_Extracted entries_

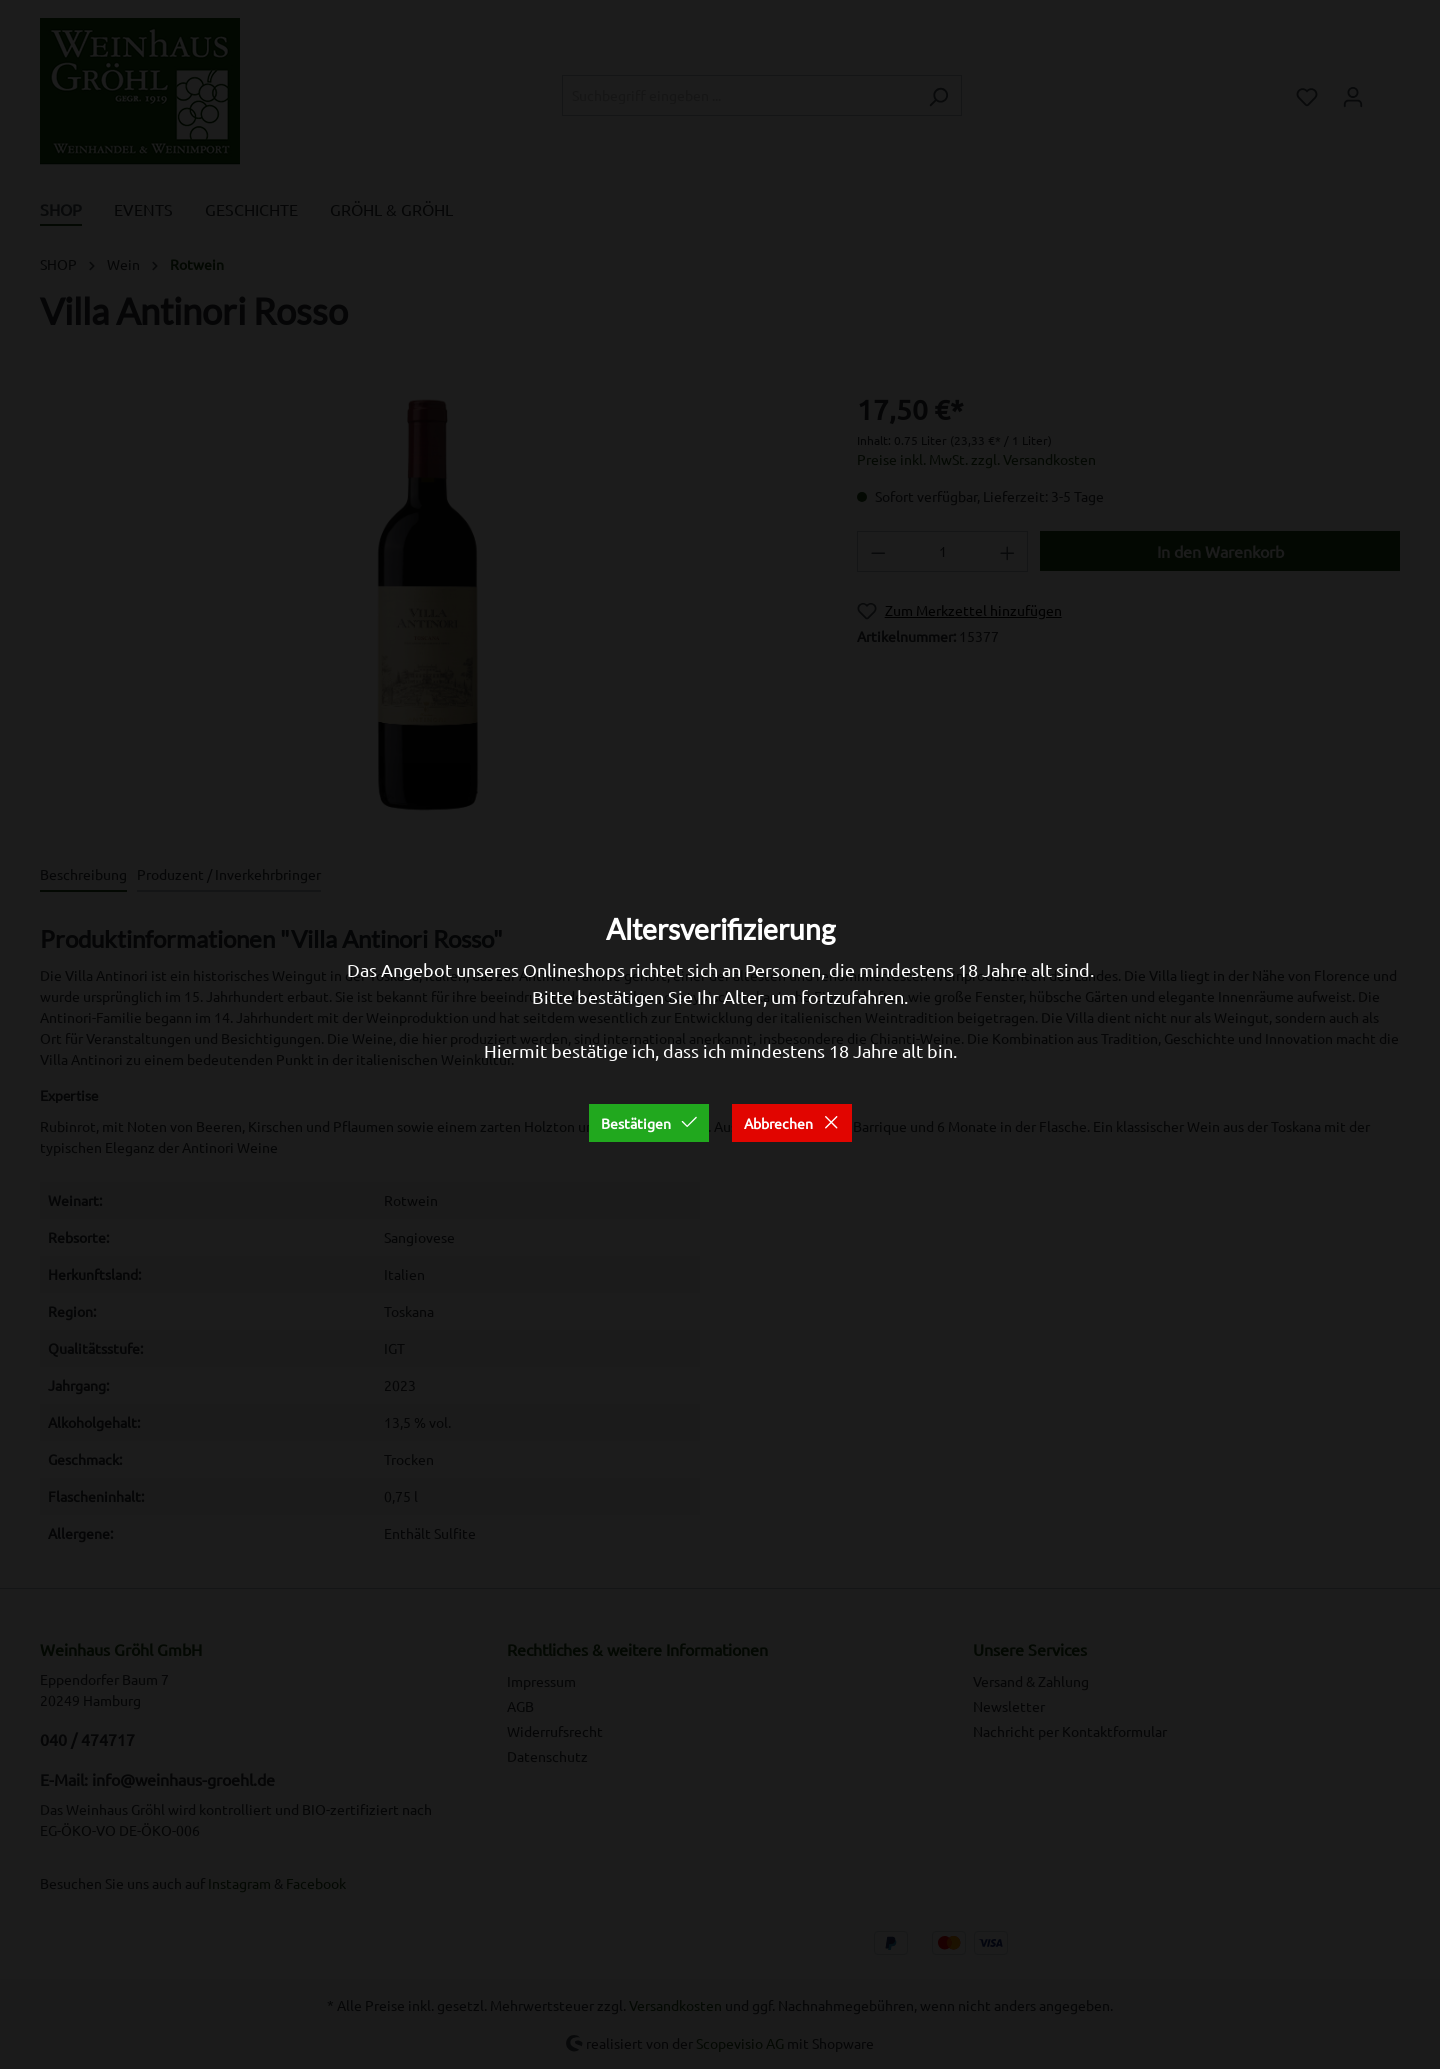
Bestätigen (649, 1123)
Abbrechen (792, 1123)
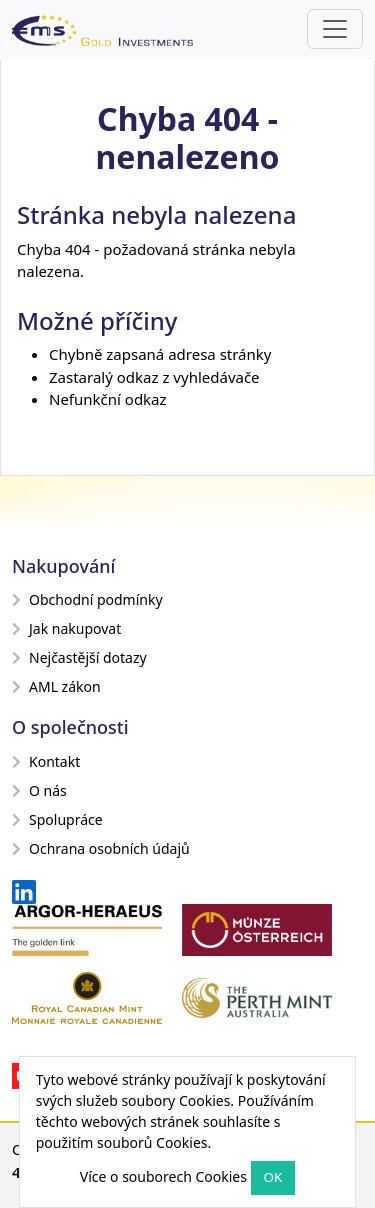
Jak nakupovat (66, 628)
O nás (39, 790)
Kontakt (46, 761)
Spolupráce (57, 819)
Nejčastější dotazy (79, 657)
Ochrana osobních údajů (101, 848)
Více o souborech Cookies (163, 1176)
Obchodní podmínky (87, 599)
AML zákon (56, 686)
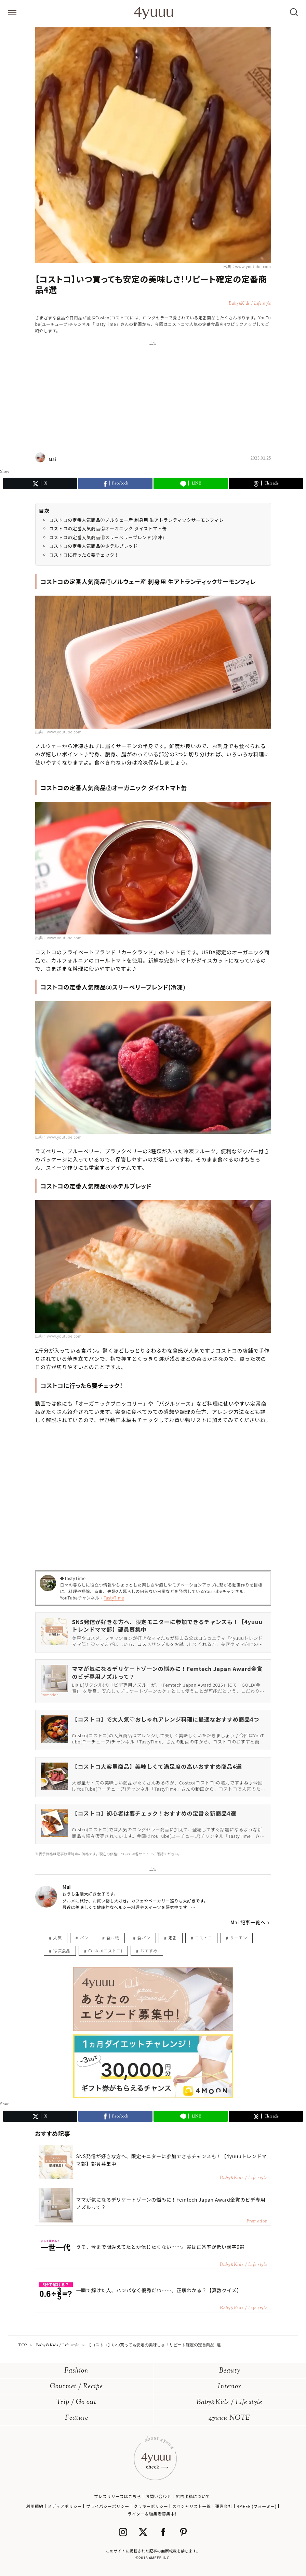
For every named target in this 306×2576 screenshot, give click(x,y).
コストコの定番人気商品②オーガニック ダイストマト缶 (108, 528)
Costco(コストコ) (105, 1950)
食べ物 (112, 1937)
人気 (57, 1937)
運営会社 (223, 2506)
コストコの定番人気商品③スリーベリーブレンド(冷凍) (106, 537)
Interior (229, 2387)
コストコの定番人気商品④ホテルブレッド (93, 546)
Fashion (76, 2371)
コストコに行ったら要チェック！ (84, 555)
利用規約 (34, 2506)
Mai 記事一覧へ (248, 1922)
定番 (172, 1937)
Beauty (229, 2371)
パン (84, 1937)
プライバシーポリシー (107, 2506)
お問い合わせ (158, 2496)
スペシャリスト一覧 (191, 2506)
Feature (76, 2418)
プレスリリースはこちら (117, 2496)
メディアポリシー (65, 2506)
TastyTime (114, 1598)
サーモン (238, 1937)
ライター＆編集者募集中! (152, 2514)
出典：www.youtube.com (247, 266)
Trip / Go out (76, 2402)
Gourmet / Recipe (76, 2387)
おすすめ (148, 1950)
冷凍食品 (61, 1950)
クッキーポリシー (151, 2506)
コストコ (203, 1937)
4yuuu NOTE (229, 2418)
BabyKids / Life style (229, 2402)
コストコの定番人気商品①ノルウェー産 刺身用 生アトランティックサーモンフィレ (136, 520)
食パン (143, 1937)
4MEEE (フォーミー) (256, 2506)
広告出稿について (193, 2496)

_Exercise aim_
Exclude the pictures and give back the rest of the data above exactly as written.

_Task output_
Bestätigen (649, 1123)
Abbrechen (792, 1123)
Jak nakupovat (66, 628)
O nás (39, 790)
Kontakt (46, 761)
Spolupráce (57, 819)
Nejčastější dotazy (79, 657)
Ochrana osobních údajů (101, 848)
Více o souborech Cookies (163, 1176)
Obchodní podmínky (87, 599)
AML zákon (56, 686)
For every named target in this 306×2576 screenshot, give click(x,y).
コストコの定番人気商品②オーガニック ダイストマト缶 (108, 528)
Costco(コストコ) (105, 1950)
食べ物 (112, 1937)
人気 (57, 1937)
運営会社 (223, 2506)
コストコの定番人気商品③スリーベリーブレンド(冷凍) (106, 537)
Interior (229, 2387)
コストコの定番人気商品④ホテルブレッド (93, 546)
Fashion (76, 2371)
コストコに行ったら要チェック！ (84, 555)
利用規約 (34, 2506)
Mai 記事一覧へ (248, 1922)
定番 (172, 1937)
Beauty (229, 2371)
パン (84, 1937)
プライバシーポリシー (107, 2506)
お問い合わせ (158, 2496)
スペシャリスト一覧 (191, 2506)
Feature (76, 2418)
プレスリリースはこちら (117, 2496)
メディアポリシー (65, 2506)
TastyTime (114, 1598)
サーモン (238, 1937)
ライター＆編集者募集中! (152, 2514)
出典：www.youtube.com (247, 266)
Trip / Go out (76, 2402)
Gourmet / Recipe (76, 2387)
おすすめ (148, 1950)
冷凍食品 (61, 1950)
クッキーポリシー (151, 2506)
コストコ (203, 1937)
4yuuu NOTE (229, 2418)
BabyKids / Life style (229, 2402)
コストコの定番人気商品①ノルウェー産 刺身用 生アトランティックサーモンフィレ (136, 520)
食パン (143, 1937)
4MEEE (フォーミー) (256, 2506)
広告出稿について (193, 2496)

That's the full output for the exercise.